I walked the red line to the hospital exit as quickly as I could. I’d lost track of time and now realized Judy must have been circling the hospital entrance looking for me.

As I rushed along the hallway, I revisited the few words Jenn had spoken.

Sorry
(three times).
Money. Took some. Wrong.

Not quite haiku, but adding
snowy day
might make the difference. My first thought had been that Jenn was worried that the mugger took her money, which was a “wrong” thing to do. Now, due to her apparent turmoil and three apologies—from guilt?—I had to admit another possibility. The only other thing that made sense was that it was Jenn who
took
—I couldn’t bring myself to say “stole”—money. She knew she was wrong and now she was sorry. But what money? Whose money? Einstein’s? Was that why he attacked her, because she took his money?

No reasonable scenario came to mind. Except one that was so ridiculous it brought a smile to my face: Jenn, all in black, with a team of questionable characters, à la Patty Hearst and Kirsten Packard, robbing a bank, frightening a teller, forcing him to hand over a pile of money. My mind did strange things when I hadn’t had enough sleep. Possibly even when I had.

I wondered if Jenn’s parents knew more than they were saying. They might have been ready to cut my visit short even if Jenn hadn’t become restive.

Rring, rring. Rring, rring.

Judy calling. I hoped her dinner with Virgil, brief as it was, had put her in a forgiving mood.

“Sorry,” I said, echoing Jenn. I checked the signage on the walls, thought back to my trip into Jenn’s wing, and calculated that I had one long hallway and two short ones before I’d be at the exit, where all colors met. “I should be at the entrance in five minutes.”

“No problem. Are you sure you’re ready to leave?” Judy asked.

“More than ready.”

• • •

Eager as I was to talk about the few minutes I’d spent with Jenn and the Marshalls, I let Judy lead the conversation on the way to my house in Virgil’s Camry.

“I like him,” Judy said.

“He’s a likable guy,” I said. “Most of the time.”

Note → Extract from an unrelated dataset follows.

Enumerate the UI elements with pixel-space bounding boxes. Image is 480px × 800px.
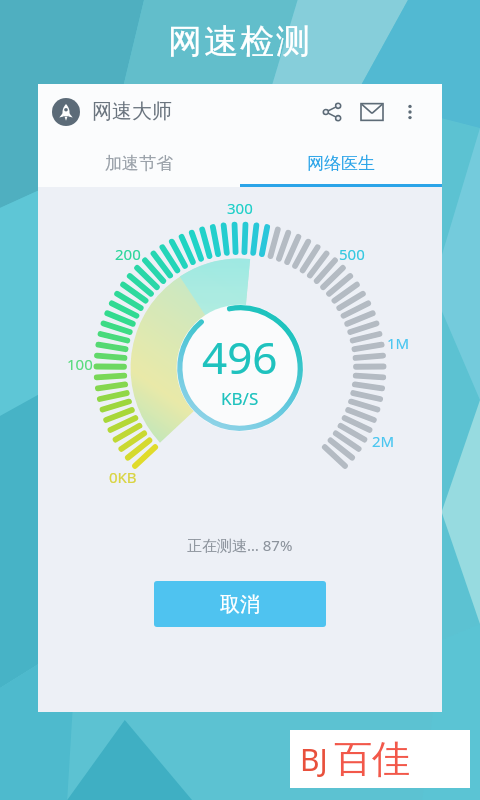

Judy laughed. “Except when he’s not reading you into an investigation?”

“Hmmm. I hope you didn’t waste too much of your first date talking about me,” I said.

Judy laughed and gave away no secrets.

When we pulled up in front of my house behind an unmarked police car, I knew the answer to one of my questions: No, the police had not yet found Einstein. No, he wasn’t in custody, pouring out a confession to crimes old and new. Wouldn’t it have been great if he’d been picked up on a lesser charge, like shoplifting, or driving without a license—the way that Al Capone had been nabbed, only for cheating on his taxes—but then Einstein would blurt out all his other crimes, from robbery to murder.

I came out of my reverie. “Do you want to come in for coffee?” I asked Judy.

“No, thanks. I’m going to return Virgil’s car.”

I looked at my watch. Eight o’clock. “Do you think he’ll be home? He’s been known to work late.”

“I have a key,” she said.

“Good for you,” I said, smiling, thinking,
fast work
. It still boggled my mind that truffles-and-champagne Judy Donohue and pizza-and-beer Virgil Mitchell were dating. It also occurred to me that someone at this moment might be marveling at the partnership of stay-at-home-and-do-puzzles Sophie Knowles and Yosemite-is-an-easy-winter-climb Bruce Granville.